= Treaty of Rheinfelden =

1283 treaty establishing succession for the House of Habsburg

The Treaty of Rheinfelden (Rheinfelder Hausordnung) was the first Habsburg order of succession, concluded on 1 June 1283 at the Imperial City of Rheinfelden.

Rudolph of Habsburg had been chosen as King of the Romans in 1273 and had defeated his rival Ottokar II of Bohemia who was killed at the 1278 Battle on the Marchfeld. Ottokar's son Wenceslaus II retained the Bohemian Kingdom, while Ottokar's estates in Austria, Styria, Carinthia and Carniola fell back to the Holy Roman Empire.

King Rudolph had reached an agreement with the prince-electors to award these territories to his sons and, at the Diet of Augsburg in 1282, Albert I and his brother Rudolph II "jointly and severally" received Austria, Styria, Carniola and the Windic March.
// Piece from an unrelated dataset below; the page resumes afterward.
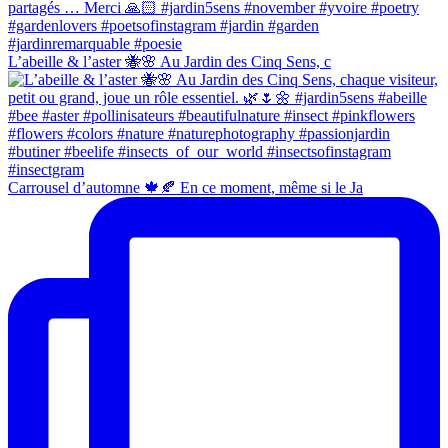
L’abeille & l’aster 🐝🌸 Au Jardin des Cinq Sens, c
Carrousel d’automne 🍁🍂 En ce moment, même si le Ja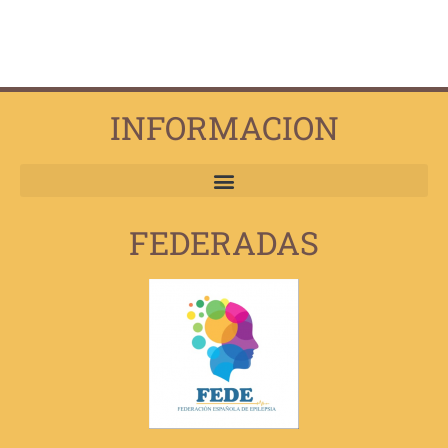
INFORMACION
FEDERADAS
However, in 1286, Meinhard II of Gorizia-Tyrol became Duke of Carinthia as recompensation for supporting King Rudolph against Ottokar, and also received Carniola and the Windic March as fiefs.

Deviating from these decisions, the Rheinfelden Treaty set down the primogeniture order: then eleven-year-old Duke Rudolph II had to waive all his rights to the thrones of Austria and Styria to the benefit of his elder brother Albert I. According to the terms of the agreement, Rudolf should receive some territories in Further Austria in return but was never compensated until his death in 1290. This fact induced his son John Parricida to murder Albert in 1308.

The adoption of the primogeniture right crucially strengthened the Habsburg influence within the Holy Roman Empire as it allowed the dynasty to constitute a compact allodial territory (Hausmacht) that it could rely on. It nevertheless did not prevent the partition of the Habsburg lands by the 1379 Treaty of Neuberg.